Сэм снова посмотрел на друга.

– Она еще может удивить тебя.

Джед ничего не ответил.

Сэм бросил еще дымившуюся сигару на землю и затоптал окурок. Потом сказал:

– Мы прошли вместе огонь и воду, мы прошли через ад, Джед. Мне приятно сознавать, что я смог кое-чему научить тебя, и Господь свидетель, что и ты кое-чему научил меня. Но должен тебе сказать: человек, стоящий сейчас рядом со мной, – величайший глупец на свете.

Джед снова промолчал.

Сэм кивнул в сторону кораля.

– Ты влюблен в свою жену, но даже не знаешь об этом. Джед усмехнулся:

– Полагаю, что это ты глупец, Сэм Хьюстон. К тому же ужасный фантазер.

– Верно, – кивнул Сэм. – Кроме того, я очень счастливый человек. – Он окинул взглядом двор. – Сегодня я собираюсь спать под открытым небом. Не повредит, если этой ночью во дворе будет еще один человек с ружьем. Просто так, на всякий случай.

Сэм уже отошел от хижины на несколько шагов, когда услышал голос друга.

– Это не важно, – сказал Джед. Сэм обернулся.

Джед взглянул на кончик своей сигары. Потом перевел взгляд на Сэма.

– Любовь не так важна, если подумаешь обо всем остальном в жизни. Она не имеет такого уж большого значения.

Хьюстон улыбнулся.

– Ошибаешься, – возразил он. – Уверяю тебя, ты ошибаешься. Только любовь имеет значение.

Когда шаги Сэма затихли в глубине двора, Джед отбросил сигару и направился к жене.

Упершись в изгородь кораля, Элизабет смотрела на звезды, сверкавшие над ее головой.
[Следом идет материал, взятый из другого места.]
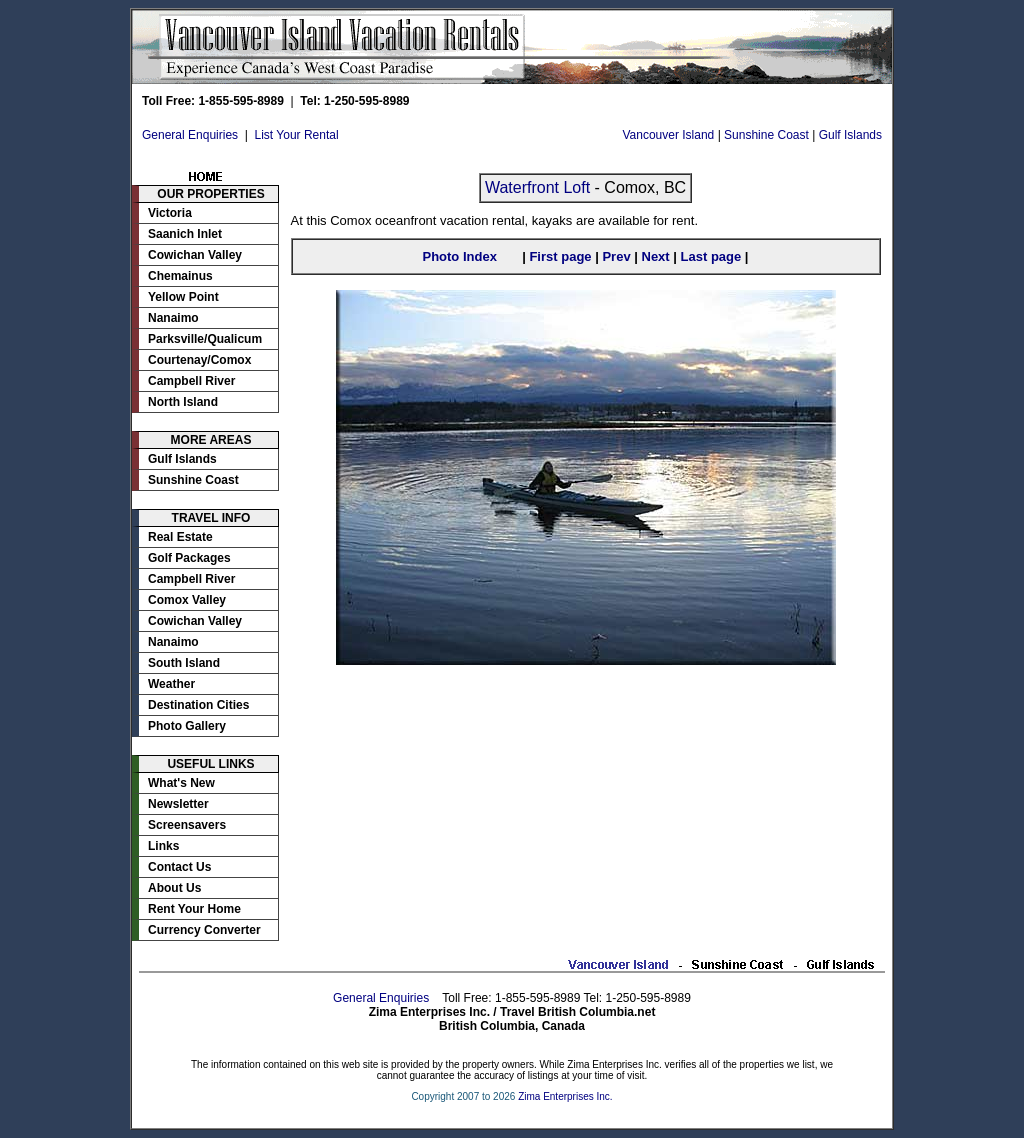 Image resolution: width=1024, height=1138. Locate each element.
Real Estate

Свет бесчисленных звезд пронизывал темноту, и Элизабет никак не могла отыскать среди них свою „одинокую звезду“. Как все просто и ясно было той ночью, когда она стояла на палубе корабля, ожидая мужчину, которого любила. Как все ясно было тогда.

Она была тогда почти ребенком, мечтательной девочкой. Что сталось с ее мечтами?
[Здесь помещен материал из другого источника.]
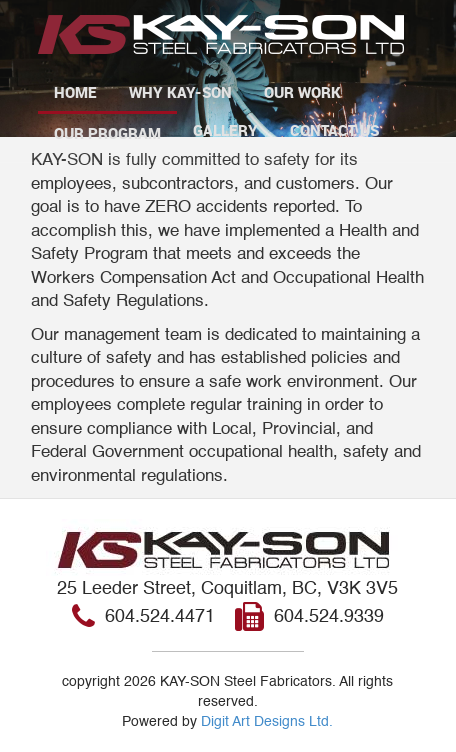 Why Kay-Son (180, 92)
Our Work (302, 92)
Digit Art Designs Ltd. (267, 722)
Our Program (107, 133)
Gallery (225, 130)
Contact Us (334, 130)
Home (75, 92)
Как могло случиться, что она оказалась в этом жутком месте – одинокая и неуверенная в себе? Теперь уже она не понимала этого.

А ее дом в Алабаме… Сейчас он казался совершенно нереальным.

Маргарет, отец, миссис Ли… В какой-то момент ей казалось, что она видит их лица и даже беседует с ними… Но теперь воспоминания ускользали, как исчезают при пробуждении порождения снов. Узнали бы они ее сейчас, если бы увидели? Должно быть, даже отец не узнал бы свою маленькую девочку в этой измученной заботами и страхом женщине.

Где-то вдали жалобно завыл койот, его вой эхом прокатился по безлюдным холмам.

Элизабет невольно поежилась. Ей подумалось, что она никогда не сможет забыть этот жуткий вой – даже если когда-нибудь вернется в Алабаму.

Почувствовав прикосновение к своему плечу, Элизабет вздрогнула от неожиданности – Джед, умевший ходить абсолютно бесшумно, точно индеец, стоял рядом с ней.

– Прости, я не хотел тебя напугать, – пробормотал он с улыбкой.

Она попыталась улыбнуться ему в ответ.

– Боюсь, я стала слишком нервной. Вздрагиваю от каждого звука.

Ей хотелось сейчас положить голову на плечо мужа. Хотелось, чтобы он обнял ее, утешил, успокоил… Он так давно не держал ее в объятиях. Она жаждала его теплоты и сильных рук, хотела прижаться к нему и почувствовать, как поднимается и опускается его грудь, хотела услышать, как бьется его сердце. Но он был таким недоступным, таким далеким. И сейчас казался всего лишь тенью в сумраке ночи, бесплотной тенью, напоминавшей о прошлом.

Элизабет отвернулась и стала смотреть на лошадей.

Немного помолчав, Джед сказал:

– Приятно было повидать Сэма. Она невольно улыбнулась:

– Да, конечно.

Джеду хотелось прикоснуться к ней, обнять ее, прижать к груди, но он не мог заставить себя сделать это. Он чувствовал себя неловким, неуклюжим; ему казалось, он не сможет успокоить жену, не сможет сделать ее счастливой.

– Мы могли бы поехать на свадьбу, если хочешь, – сказал он неожиданно.

Элизабет даже не взглянула на него.

– Да… это было бы неплохо. – Она не верила в такую возможность, и в голосе ее не было радости.

Джед внимательно посмотрел на жену. Ему казалось, что она замерзла, хотя ночь была теплой. И он снова почувствовал, что хочет обнять ее, согреть…

Глядя на утонувшие во тьме холмы, он проговорил:

– Надеюсь, ты не станешь волноваться из-за того, что сказал Сэм об индейцах. Нет никаких оснований…

– Нет-нет, – поспешно ответила она, – я не волнуюсь. Но Джед знал, что жена напугана. Почему же она не сказала ему об этом? Прежде она не боялась говорить ему обо всем, что ее тревожило.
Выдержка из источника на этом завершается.